Iran’s dotar instrument wins world heritage status
TEHRAN – Iran’s traditional skills of crafting and playing the dotar won world heritage status on Thursday, joining UNESCO’s culture list as one of the most prominent social and cultural components of the folkloric music of the nation.
UNESCO accepted traditional skills of crafting and playing the dotar on the world body’s list of the Intangible Cultural Heritage of Humanity, Iran’s tourism minister Ali-Asghar Mounesan said, CHTN reported.
The inscription took place during the annual meeting of the Intergovernmental Committee for the Safeguarding the Intangible Cultural Heritage, which was held in the Colombian capital of Bogota.
Dotar (meaning “two strings” in Persian) is a folkloric plucked musical instrument with a pear-shaped bow crafted with dried wood or mulberry tree, a neck made of apricot or walnut wood, and two strings. Some believe one string is male and functions as the accord, while the other is female, playing the main melody. Performers play the dotar on important social and cultural occasions such as weddings, parties, celebrations and ritual ceremonies.
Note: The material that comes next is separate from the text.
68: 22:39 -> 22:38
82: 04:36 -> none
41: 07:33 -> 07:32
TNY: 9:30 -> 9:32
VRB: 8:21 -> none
Bearers and practitioners are mostly farmers, including male crafters and players and female players.
In recent decades, it has also been played in local, regional, national and international festivals. While playing, the players recount epic, historical, lyric, moral and gnostic narrations that are central to their ethnic history, pride and identity.
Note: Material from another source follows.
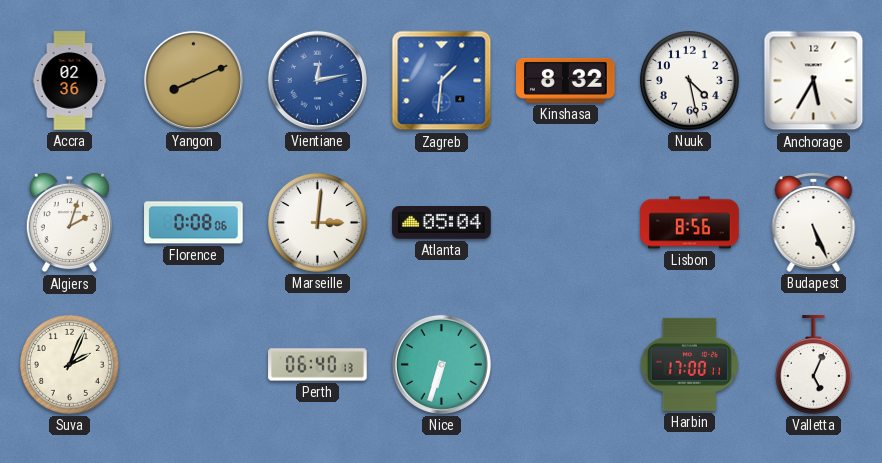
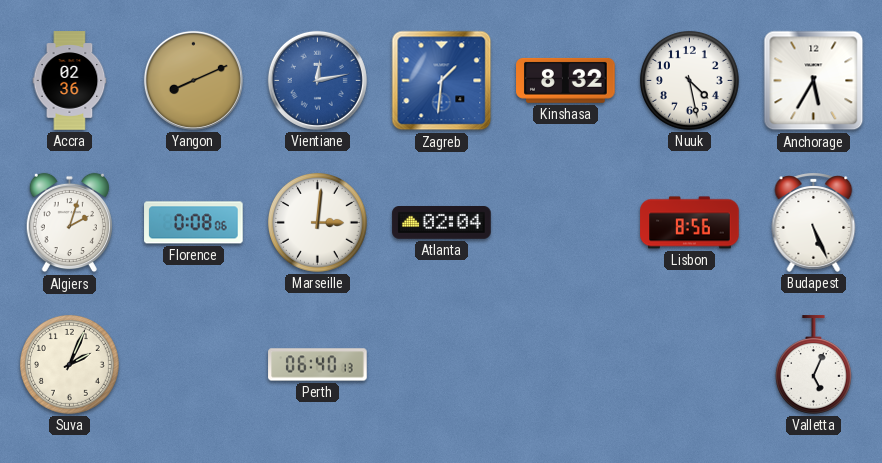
Atlanta: 05:04 -> 02:04
Nice: 6:33 -> none
Harbin: 17:00 -> none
According to the UN cultural body, traditional knowledge relating to crafting and playing the dotar is passed on informally through the master-student method, and the element is also present in local oral and written literature, which reflects the history and background of the bearers. The element fosters peaceful co-existence, mutual respect and understanding both among different communities and with neighboring countries.